Ces stéréotypes d’un autre âge rendent difficile la reconnaissance des hommes en tant que victimes, entraînant une sous-déclaration massive. La honte, la crainte de poursuites pour sodomie ou le rejet social et familial en sont les causes principales. Un rapport du New York Times sur les hommes victimes de viol en RDC a indiqué que « les hommes, ici comme ailleurs, sont réticents à se manifester. Ceux qui l’ont fait sont souvent devenus des naufragés dans leurs villages, des figures solitaires et ridiculisées, appelées par dérision ‟femmes de la brousse” ».

L’attention portée aux femmes dans les conflits peut créer des « hiérarchies du viol »

À court terme, la priorité doit être donnée à un cessez-le-feu et à l’ouverture de couloirs humanitaires pour soulager les souffrances immédiates du peuple soudanais.
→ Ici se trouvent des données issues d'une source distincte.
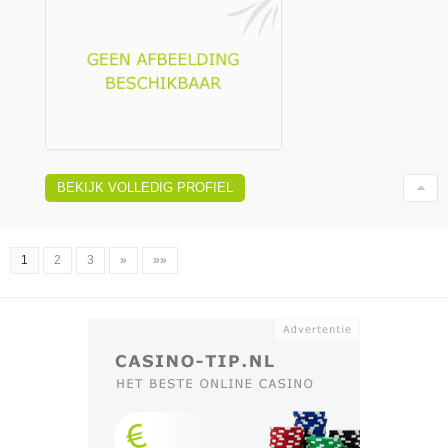
BEKIJK VOLLEDIG PROFIEL
1
2
3
»
»»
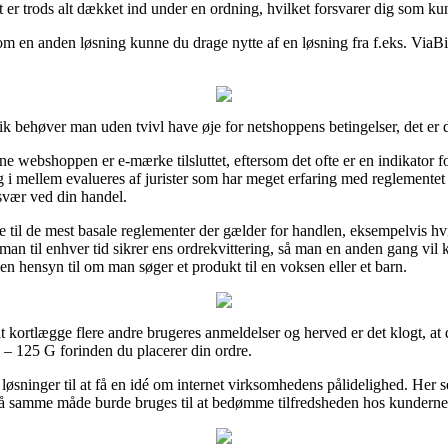
t er trods alt dækket ind under en ordning, hvilket forsvarer dig som k
m en anden løsning kunne du drage nytte af en løsning fra f.eks. ViaBill
ik behøver man uden tvivl have øje for netshoppens betingelser, det er
e webshoppen er e-mærke tilsluttet, eftersom det ofte er en indikator fo
 i mellem evalueres af jurister som har meget erfaring med reglemente
svær ved din handel.
e til de mest basale reglementer der gælder for handlen, eksempelvis hv
 man til enhver tid sikrer ens ordrekvittering, så man en anden gang v
n hensyn til om man søger et produkt til en voksen eller et barn.
l at kortlægge flere andre brugeres anmeldelser og herved er det klogt, a
 – 125 G forinden du placerer din ordre.
 løsninger til at få en idé om internet virksomhedens pålidelighed. Her 
på samme måde burde bruges til at bedømme tilfredsheden hos kunderne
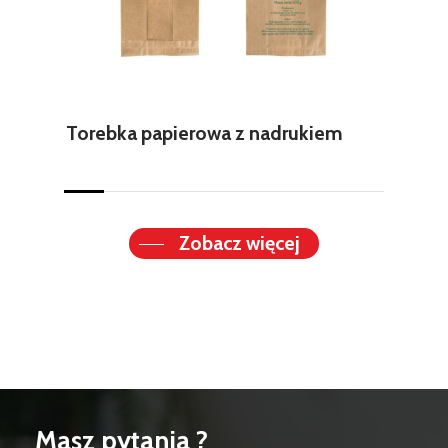
Torebka papierowa z nadrukiem
Zobacz więcej
Masz pytania ?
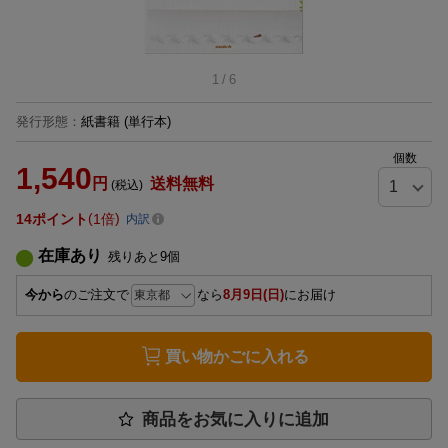
1
/
6
発行形態
：
紙書籍
(単行本)
個数
1,540
円
送料無料
(税込)
14
ポイント
1倍
内訳
在庫あり
残りあと
9
個
今から
のご注文で
なら
8月9日(日)
にお届け
買い物かごに入れる
商品をお気に入りに追加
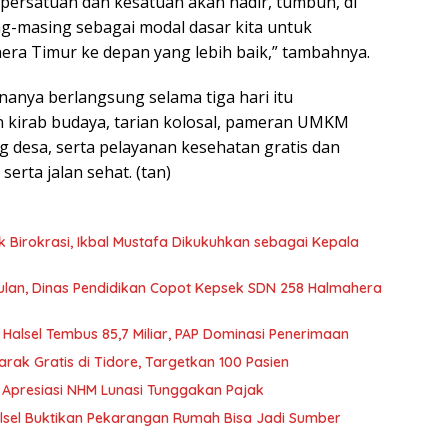
ersatuan dan kesatuan akan hadir, tumbuh, di
ng-masing sebagai modal dasar kita untuk
a Timur ke depan yang lebih baik,” tambahnya.
nanya berlangsung selama tiga hari itu
 kirab budaya, tarian kolosal, pameran UMKM
 desa, serta pelayanan kesehatan gratis dan
serta jalan sehat. (tan)
Birokrasi, Ikbal Mustafa Dikukuhkan sebagai Kepala
lan, Dinas Pendidikan Copot Kepsek SDN 258 Halmahera
 Halsel Tembus 85,7 Miliar, PAP Dominasi Penerimaan
rak Gratis di Tidore, Targetkan 100 Pasien
 Apresiasi NHM Lunasi Tunggakan Pajak
lsel Buktikan Pekarangan Rumah Bisa Jadi Sumber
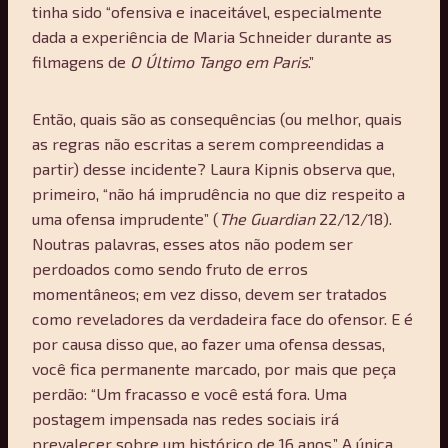
tinha sido “ofensiva e inaceitável, especialmente
dada a experiência de Maria Schneider durante as
filmagens de
O Último Tango em Paris
.”
Então, quais são as consequências (ou melhor, quais
as regras não escritas a serem compreendidas a
partir) desse incidente? Laura Kipnis observa que,
primeiro, “não há imprudência no que diz respeito a
uma ofensa imprudente” (
The Guardian
22/12/18).
Noutras palavras, esses atos não podem ser
perdoados como sendo fruto de erros
momentâneos; em vez disso, devem ser tratados
como reveladores da verdadeira face do ofensor. E é
por causa disso que, ao fazer uma ofensa dessas,
você fica permanente marcado, por mais que peça
perdão: “Um fracasso e você está fora. Uma
postagem impensada nas redes sociais irá
prevalecer sobre um histórico de 16 anos.” A única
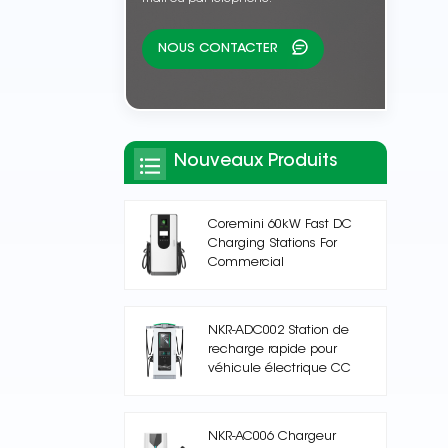
NOUS CONTACTER
Nouveaux Produits
Coremini 60kW Fast DC
Charging Stations For
Commercial
NKR-ADC002 Station de
recharge rapide pour
véhicule électrique CC
NKR-AC006 Chargeur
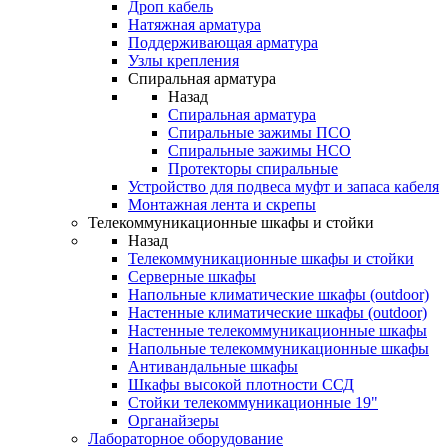
Дроп кабель
Натяжная арматура
Поддерживающая арматура
Узлы крепления
Спиральная арматура
Назад
Спиральная арматура
Спиральные зажимы ПСО
Спиральные зажимы НСО
Протекторы спиральные
Устройство для подвеса муфт и запаса кабеля
Монтажная лента и скрепы
Телекоммуникационные шкафы и стойки
Назад
Телекоммуникационные шкафы и стойки
Серверные шкафы
Напольные климатические шкафы (outdoor)
Настенные климатические шкафы (outdoor)
Настенные телекоммуникационные шкафы
Напольные телекоммуникационные шкафы
Антивандальные шкафы
Шкафы высокой плотности ССД
Стойки телекоммуникационные 19"
Органайзеры
Лабораторное оборудование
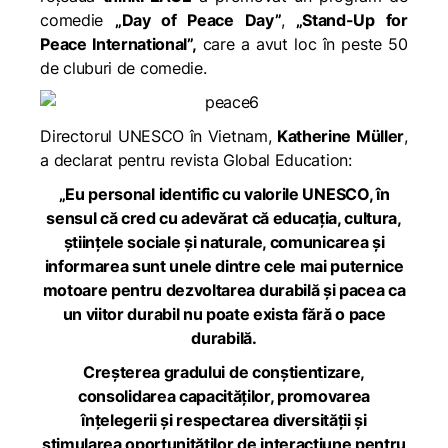
comedie
„Day of Peace Day”
,
„Stand-Up for
Peace International”,
care a avut loc în peste 50
de cluburi de comedie.
Directorul UNESCO în Vietnam,
Katherine Müller
,
a declarat pentru revista
Global Education
:
„Eu personal identific cu valorile UNESCO, în
sensul că cred cu adevărat că educația, cultura,
științele sociale și naturale, comunicarea și
informarea sunt unele dintre cele mai puternice
motoare pentru dezvoltarea durabilă și pacea ca
un viitor durabil nu poate exista fără o pace
durabilă.
Creșterea gradului de conștientizare,
consolidarea capacităților, promovarea
înțelegerii și respectarea diversității și
stimularea oportunităților de interacțiune pentru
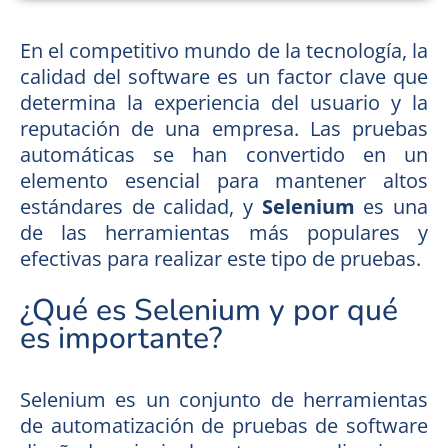
En el competitivo mundo de la tecnología, la
calidad del software es un factor clave que
determina la experiencia del usuario y la
reputación de una empresa. Las pruebas
automáticas se han convertido en un
elemento esencial para mantener altos
estándares de calidad, y
Selenium
es una
de las herramientas más populares y
efectivas para realizar este tipo de pruebas.
¿Qué es Selenium y por qué
es importante?
Selenium es un conjunto de herramientas
de automatización de pruebas de software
L’assouplissement récent des restrictions sur la circulation des camions transportant l’aide est encourageant, bien que les conditions de cet arrangement et sa durée restent incertaines. Quoi qu’il en soit, une collaboration avec le vaste réseau d’ONG locales et de groupes de volontaires en première ligne pourrait renforcer ces efforts.

En parallèle, les partenaires locaux et internationaux doivent unir leurs ressources pour que justice soit faite, en documentant les crimes, en préservant les preuves et en permettant des poursuites efficaces.

Les services psychosociaux pour les survivants de violences sexuelles, hommes et femmes, doivent être renforcés, ainsi que le financement de la formation et de la sensibilisation des premiers intervenants pour mieux protéger les hommes et les garçons. Ces interventions sont essentielles pour jeter les bases d’une reconstruction sociale et d’une paix durable au Soudan.